My dear old?

I start from a real anecdote, without fiction `where any resemblance to reality is pure coincidence’, being the following: I taught classes for the middle level of secondary school (ninth grade or third year) which began at 7:00 am, where there was a young man who was a repeat offender in late arrivals – 10 or 15 minutes –, generating the typical disturbances of someone who interrupts.

Of course we had to talk on more than one occasion, but nothing.
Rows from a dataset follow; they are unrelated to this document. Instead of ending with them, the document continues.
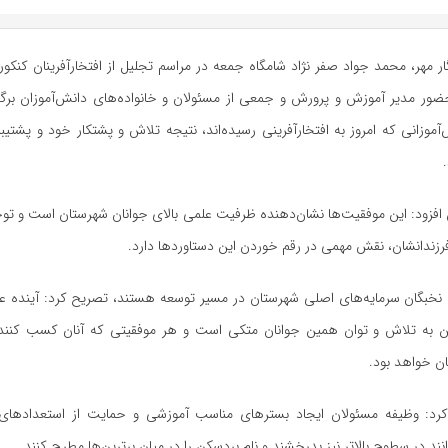
ضور مدیر آموزش و پرورش و جمعی از مسئولان و خانواده‌های دانش‌آموزان برگزی
‌آموزانی که امروز به افتخارآفرینی رسیده‌اند، نتیجه تلاش و پشتکار خود و پشتیبا
 افزود: این موفقیت‌ها نشان‌دهنده ظرفیت علمی بالای جوانان شهرستان است و توجه
زندانشان، نقش مهمی در رقم خوردن این دستاوردها دارد.
که نخبگان سرمایه‌های اصلی شهرستان در مسیر توسعه هستند، تصریح کرد: آینده ع
ن به تلاش و توان همین جوانان متکی است و هر موفقیتی که آنان کسب کنند،
 خواهد بود.
 کرد: وظیفه مسئولان ایجاد بسترهای مناسب آموزشی و حمایت از استعدادهای
نند در سطوح بالاتر نیز بدرخشند و نام بردسکن را در میان برترین‌ها مطرح کنند.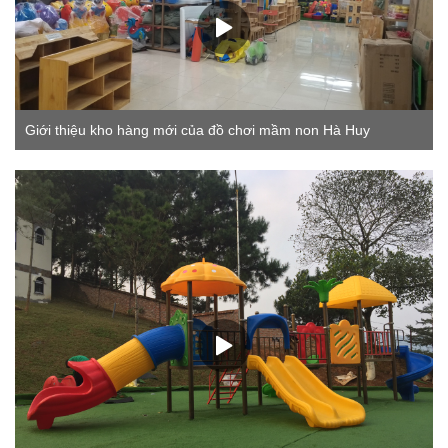
Giới thiệu kho hàng mới của đồ chơi mầm non Hà Huy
I had no choice but to quote his parents as a way of collaboration and support.

For which I told the teenager, “please tell your old lady to come tomorrow to talk about punctuality”

The next day, the student’s mother showed up and once both had been introduced, as I began to explain the need for…, the lady stopped me and replied: “Look, professor, apparently you are not from my nationality, but…! your lady mother will be older!”

It is unnecessary that I would have wanted ‘the earth to swallow me’ at that moment, I apologized, I explained to the lady, but her face was immovable given the offense, therefore, lesson learned; apparently my strength in terms of ethnocentrism[1] was not yet strong enough and dragged the language of my ancestors.

Of course, behind each mistake there is a teaching – which I must continue to overcome -, and it is the correct use of language, where a word can have different meanings, as is the case of homophones, those that are pronounced the same, but have different meanings. different and in the case that they are written the same, with different meanings they are classified as homographs.

That, to return to the anecdote, in my culture saying old is a sign of affection, appreciation, love, flattery that is done to a person who, for many years, many have been by your side as a mother / father, grandmother / grandfather educating you, through advice possibly inherited from their parents or from their own experiences of what is good and what is bad, even though they have never had the chance to attend school.

For others, the options are many: my dad, dad, mom, even when the word Don or Doña is placed before the person’s name – a word of Hispanic origin widely used in protocol that precedes the person’s name and is used as an expression of respect, courtesy or social distinction -.

Perhaps the moral of this article is: `You have to love the elderly’, regardless of the distances, or the disagreements, without looking for who is right or wrong, and if they are alive, more and if not so, always keep them in your heart.